The second discussion was with Brinda Vallat about the upcoming change for PDB accession numbers. It turns out that the 4 character code is estimated to fill up in 2029, so it’s time for PDB to make a change. Unfortunately, their solution is to switch to local unique identifiers that look like pdb_000002GC4, which is problematic for two main reasons. First, it’s not backwards compatible with existing IDs. Second, it introduces a banana (i.e., a redundant copy of the name/acronym of the database in the local unique identifier). The reasoning behind adding in the banana was to make it easier to find references in papers. I can understand this, since we don’t yet have general solutions for referencing concepts across different publishers (though, we solved this in Manubot by integrating the Bioregistry). However, this increases confusion for consumers. I suggested they simply extend the existing IDs to be able to have more than 4 characters, and suggest people reference their entities with CURIEs like PDB:2GC4 within papers, which solves both issues simultaneously. Similarly, I talked to Ibrahim Roshan Kunnakkattu about creating more careful identifier recommendations for the PDB’s Chemical Component Dictionary as well as using some of the automated mapping tools I presented for filling out references to ChEBI, ChEMBL, PubChem, and more.
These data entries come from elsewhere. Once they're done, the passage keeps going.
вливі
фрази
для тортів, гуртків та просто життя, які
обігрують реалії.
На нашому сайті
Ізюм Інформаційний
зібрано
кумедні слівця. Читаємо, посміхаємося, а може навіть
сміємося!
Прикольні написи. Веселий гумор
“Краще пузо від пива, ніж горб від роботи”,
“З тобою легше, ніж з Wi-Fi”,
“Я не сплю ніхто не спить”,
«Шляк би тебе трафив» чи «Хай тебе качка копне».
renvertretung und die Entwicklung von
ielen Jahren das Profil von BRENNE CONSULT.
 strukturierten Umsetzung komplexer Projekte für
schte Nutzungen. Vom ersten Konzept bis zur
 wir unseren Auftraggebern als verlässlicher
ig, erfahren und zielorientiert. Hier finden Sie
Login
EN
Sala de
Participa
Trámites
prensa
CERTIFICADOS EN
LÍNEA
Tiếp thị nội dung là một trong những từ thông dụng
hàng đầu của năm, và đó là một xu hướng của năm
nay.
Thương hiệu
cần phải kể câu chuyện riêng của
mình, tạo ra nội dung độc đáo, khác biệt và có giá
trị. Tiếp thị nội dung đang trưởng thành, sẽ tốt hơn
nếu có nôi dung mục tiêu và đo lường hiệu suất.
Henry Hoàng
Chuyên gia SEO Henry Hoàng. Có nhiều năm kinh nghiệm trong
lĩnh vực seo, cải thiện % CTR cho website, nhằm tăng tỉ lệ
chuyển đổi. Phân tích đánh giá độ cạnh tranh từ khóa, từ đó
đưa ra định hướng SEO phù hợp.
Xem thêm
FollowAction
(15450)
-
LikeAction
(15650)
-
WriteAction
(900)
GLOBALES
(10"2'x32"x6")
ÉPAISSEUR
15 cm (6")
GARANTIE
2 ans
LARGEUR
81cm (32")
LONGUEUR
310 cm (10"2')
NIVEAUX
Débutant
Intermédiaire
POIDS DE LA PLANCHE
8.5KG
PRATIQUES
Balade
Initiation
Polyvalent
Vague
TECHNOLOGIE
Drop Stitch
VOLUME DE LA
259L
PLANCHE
I also had the unique pleasure to spend time in person with Tiago Lubiana, who is highly aligned on many of my interests in data standardization, semantic web, and open science. He has been a helpful contributor in the Bioregistry, Wikidata, and the OBO Foundry. Writing up some of the things we discussed would take a whole blog post, so instead, here’s a nice picture we got together.

Charlie Hoyt and Tiago Lubiana

Overall, like every Biocuration conference, I was very happy to find people interested in my work, and more importantly, interested in the idea of improving their own data standardization! I also had lots of other interesting discussions that don’t require any follow-up. I am also planning on writing a post that gives a more high-level summary of the different parts of the conference itself, not just focusing on my work.